Task to carry out — Everything in the listing below must be reproduced exactly, apart from its images.
#####
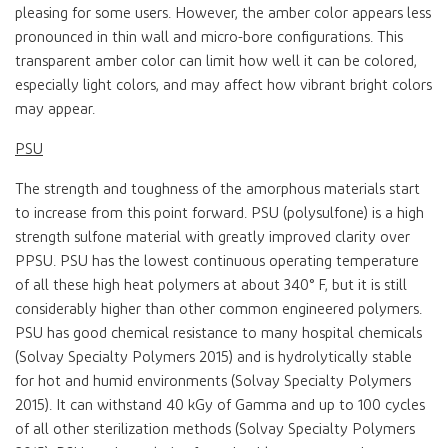
pleasing for some users. However, the amber color appears less
pronounced in thin wall and micro-bore configurations. This
transparent amber color can limit how well it can be colored,
especially light colors, and may affect how vibrant bright colors
may appear.
PSU
The strength and toughness of the amorphous materials start
to increase from this point forward. PSU (polysulfone) is a high
strength sulfone material with greatly improved clarity over
PPSU. PSU has the lowest continuous operating temperature
of all these high heat polymers at about 340° F, but it is still
considerably higher than other common engineered polymers.
PSU has good chemical resistance to many hospital chemicals
(Solvay Specialty Polymers 2015) and is hydrolytically stable
for hot and humid environments (Solvay Specialty Polymers
2015). It can withstand 40 kGy of Gamma and up to 100 cycles
of all other sterilization methods (Solvay Specialty Polymers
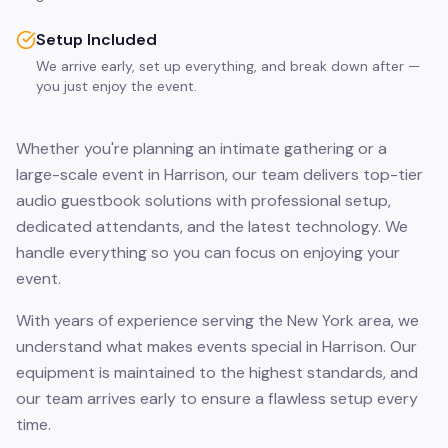
Setup Included
We arrive early, set up everything, and break down after —
you just enjoy the event.
Whether you're planning an intimate gathering or a
large-scale event in Harrison, our team delivers top-tier
audio guestbook solutions with professional setup,
dedicated attendants, and the latest technology. We
handle everything so you can focus on enjoying your
event.
With years of experience serving the New York area, we
understand what makes events special in Harrison. Our
equipment is maintained to the highest standards, and
our team arrives early to ensure a flawless setup every
time.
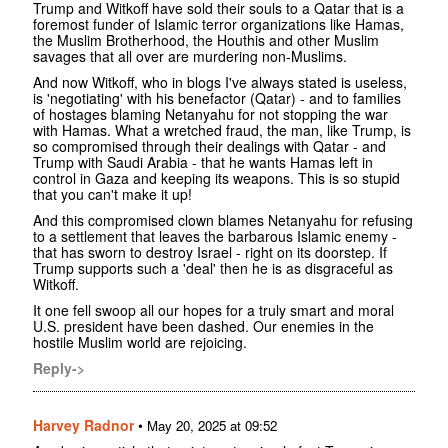
Trump and Witkoff have sold their souls to a Qatar that is a
foremost funder of Islamic terror organizations like Hamas,
the Muslim Brotherhood, the Houthis and other Muslim
savages that all over are murdering non-Muslims.
And now Witkoff, who in blogs I've always stated is useless,
is 'negotiating' with his benefactor (Qatar) - and to families
of hostages blaming Netanyahu for not stopping the war
with Hamas. What a wretched fraud, the man, like Trump, is
so compromised through their dealings with Qatar - and
Trump with Saudi Arabia - that he wants Hamas left in
control in Gaza and keeping its weapons. This is so stupid
that you can't make it up!
And this compromised clown blames Netanyahu for refusing
to a settlement that leaves the barbarous Islamic enemy -
that has sworn to destroy Israel - right on its doorstep. If
Trump supports such a 'deal' then he is as disgraceful as
Witkoff.
It one fell swoop all our hopes for a truly smart and moral
U.S. president have been dashed. Our enemies in the
hostile Muslim world are rejoicing.
Reply->
Harvey Radnor
•
May 20, 2025 at 09:52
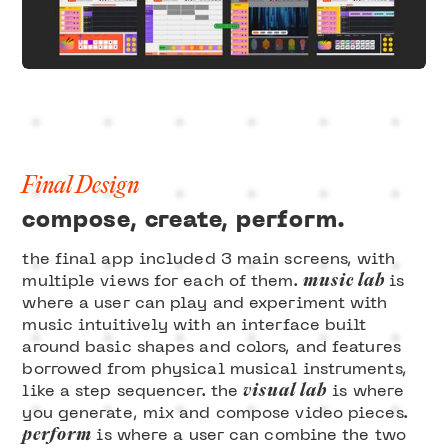
Final Design
compose, create, perform.
the final app included 3 main screens, with
music lab
multiple views for each of them.
is
where a user can play and experiment with
music intuitively with an interface built
around basic shapes and colors, and features
borrowed from physical musical instruments,
visual lab
like a step sequencer. the
is where
you generate, mix and compose video pieces.
perform
is where a user can combine the two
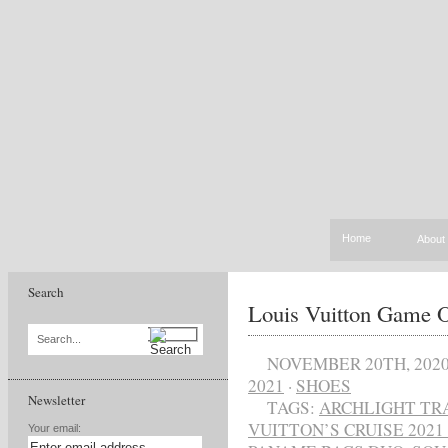
Home
About
Search
Louis Vuitton Game O
Search...
NOVEMBER 20TH, 202
2021
·
SHOES
Newsletter
TAGS:
ARCHLIGHT TR
VUITTON’S CRUISE 202
Your email:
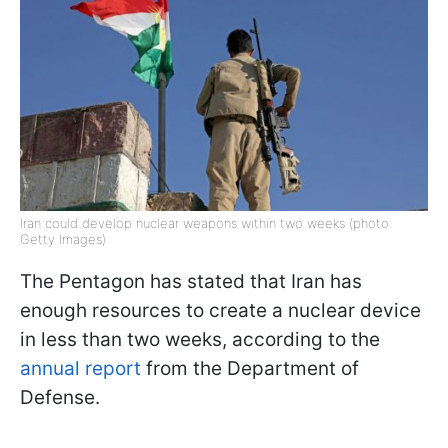
Iran could develop nuclear weapons within two weeks (photo:
Getty Images)
The Pentagon has stated that Iran has
enough resources to create a nuclear device
in less than two weeks, according to the
annual report
from the Department of
Defense.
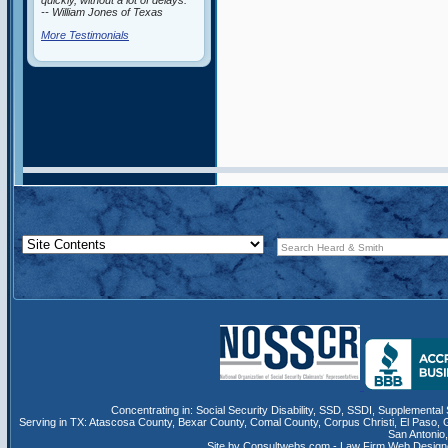
quickly, without a lot of delays.”
-- William Jones of Texas
More Testimonials
Concentrating in:
Social Security Disability
,
SSD
, SSDI,
Supplemental 
Serving in TX:
Atascosa County
,
Bexar County
,
Comal County
,
Corpus Christi
,
El Paso
,
San Antonio
Site by Consultwebs.com - Law Firm Web Designe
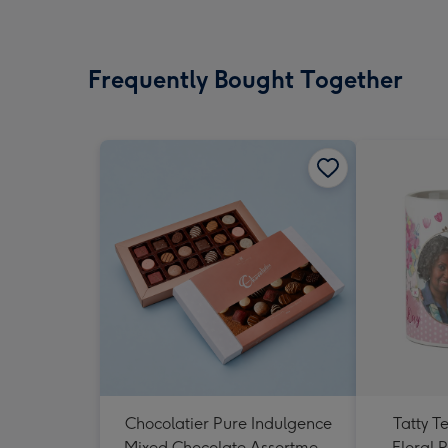
Frequently Bought Together
Chocolatier Pure Indulgence
Tatty T
Mixed Chocolate Assortment
Floral 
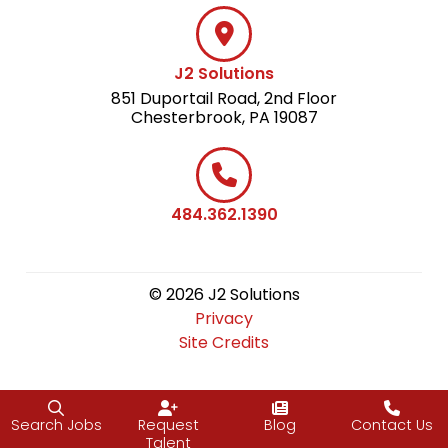
J2 Solutions
851 Duportail Road, 2nd Floor
Chesterbrook, PA 19087
484.362.1390
© 2026 J2 Solutions
Privacy
Site Credits
Search Jobs
Request
Blog
Contact Us
Talent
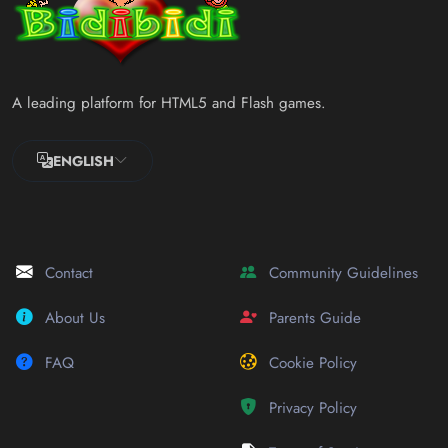
A leading platform for HTML5 and Flash games.
ENGLISH
Contact
Community Guidelines
About Us
Parents Guide
FAQ
Cookie Policy
Privacy Policy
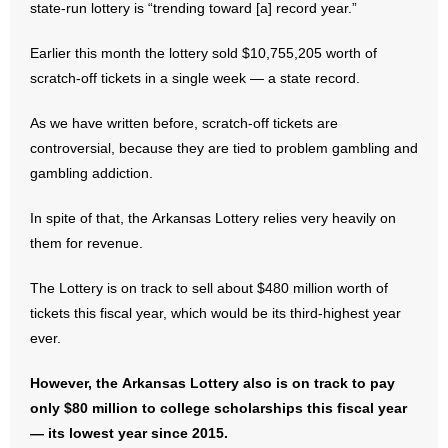
state-run lottery is “trending toward [a] record year.”
- Abortion
Earlier this month the lottery sold $10,755,205 worth of
scratch-off tickets in a single week — a state record.
- Arkansas Legislature
As we have written before, scratch-off tickets are
- Marijuana
controversial, because they are tied to problem gambling and
gambling addiction.
- Religious Freedom
In spite of that, the Arkansas Lottery relies very heavily on
- Sports Betting
them for revenue.
- Videos
The Lottery is on track to sell about $480 million worth of
tickets this fiscal year, which would be its third-highest year
- Weekly Rewind
ever.
Resources
However, the Arkansas Lottery also is on track to pay
only $80 million to college scholarships this fiscal year
- Free Toolkits and Resources
— its lowest year since 2015.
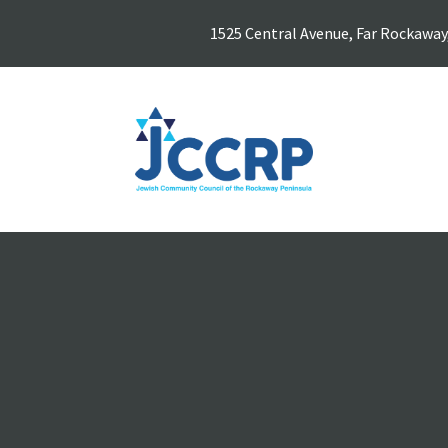
1525 Central Avenue, Far Rockaway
#####
Written response —
pleasing for some users. However, the amber color appears less
pronounced in thin wall and micro-bore configurations. This
transparent amber color can limit how well it can be colored,
especially light colors, and may affect how vibrant bright colors
may appear.
PSU
The strength and toughness of the amorphous materials start
to increase from this point forward. PSU (polysulfone) is a high
strength sulfone material with greatly improved clarity over
PPSU. PSU has the lowest continuous operating temperature
of all these high heat polymers at about 340° F, but it is still
considerably higher than other common engineered polymers.
PSU has good chemical resistance to many hospital chemicals
(Solvay Specialty Polymers 2015) and is hydrolytically stable
for hot and humid environments (Solvay Specialty Polymers
2015). It can withstand 40 kGy of Gamma and up to 100 cycles
of all other sterilization methods (Solvay Specialty Polymers
Setup Included
We arrive early, set up everything, and break down after —
you just enjoy the event.
Whether you're planning an intimate gathering or a
large-scale event in Harrison, our team delivers top-tier
audio guestbook solutions with professional setup,
dedicated attendants, and the latest technology. We
handle everything so you can focus on enjoying your
event.
With years of experience serving the New York area, we
understand what makes events special in Harrison. Our
equipment is maintained to the highest standards, and
our team arrives early to ensure a flawless setup every
time.
Trump and Witkoff have sold their souls to a Qatar that is a
foremost funder of Islamic terror organizations like Hamas,
the Muslim Brotherhood, the Houthis and other Muslim
savages that all over are murdering non-Muslims.
And now Witkoff, who in blogs I've always stated is useless,
is 'negotiating' with his benefactor (Qatar) - and to families
of hostages blaming Netanyahu for not stopping the war
with Hamas. What a wretched fraud, the man, like Trump, is
so compromised through their dealings with Qatar - and
Trump with Saudi Arabia - that he wants Hamas left in
control in Gaza and keeping its weapons. This is so stupid
that you can't make it up!
And this compromised clown blames Netanyahu for refusing
to a settlement that leaves the barbarous Islamic enemy -
that has sworn to destroy Israel - right on its doorstep. If
Trump supports such a 'deal' then he is as disgraceful as
Witkoff.
It one fell swoop all our hopes for a truly smart and moral
U.S. president have been dashed. Our enemies in the
hostile Muslim world are rejoicing.
Reply->
Harvey Radnor
•
May 20, 2025 at 09:52
Final Design
compose, create, perform.
the final app included 3 main screens, with
music lab
multiple views for each of them.
is
where a user can play and experiment with
music intuitively with an interface built
around basic shapes and colors, and features
borrowed from physical musical instruments,
visual lab
like a step sequencer. the
is where
you generate, mix and compose video pieces.
perform
is where a user can combine the two
Home
About
Search
Louis Vuitton Game O
Search...
NOVEMBER 20TH, 202
2021
·
SHOES
Newsletter
TAGS:
ARCHLIGHT TR
VUITTON’S CRUISE 202
Your email:
Iran could develop nuclear weapons within two weeks (photo:
Getty Images)
The Pentagon has stated that Iran has
enough resources to create a nuclear device
in less than two weeks, according to the
annual report
from the Department of
Defense.
quickly, without a lot of delays.”
-- William Jones of Texas
More Testimonials
Concentrating in:
Social Security Disability
,
SSD
, SSDI,
Supplemental 
Serving in TX:
Atascosa County
,
Bexar County
,
Comal County
,
Corpus Christi
,
El Paso
,
San Antonio
Site by Consultwebs.com - Law Firm Web Designe
Frequently Bought Together
Chocolatier Pure Indulgence
Tatty T
Mixed Chocolate Assortment
Floral 
J2 Solutions
851 Duportail Road, 2nd Floor
Chesterbrook, PA 19087
484.362.1390
© 2026 J2 Solutions
Privacy
Site Credits
Search Jobs
Request
Blog
Contact Us
Talent
A leading platform for HTML5 and Flash games.
ENGLISH
Contact
Community Guidelines
About Us
Parents Guide
FAQ
Cookie Policy
Privacy Policy
state-run lottery is “trending toward [a] record year.”
- Abortion
Earlier this month the lottery sold $10,755,205 worth of
scratch-off tickets in a single week — a state record.
- Arkansas Legislature
As we have written before, scratch-off tickets are
- Marijuana
controversial, because they are tied to problem gambling and
gambling addiction.
- Religious Freedom
In spite of that, the Arkansas Lottery relies very heavily on
- Sports Betting
them for revenue.
- Videos
The Lottery is on track to sell about $480 million worth of
tickets this fiscal year, which would be its third-highest year
- Weekly Rewind
ever.
Resources
However, the Arkansas Lottery also is on track to pay
only $80 million to college scholarships this fiscal year
- Free Toolkits and Resources
— its lowest year since 2015.
1525 Central Avenue, Far Rockaway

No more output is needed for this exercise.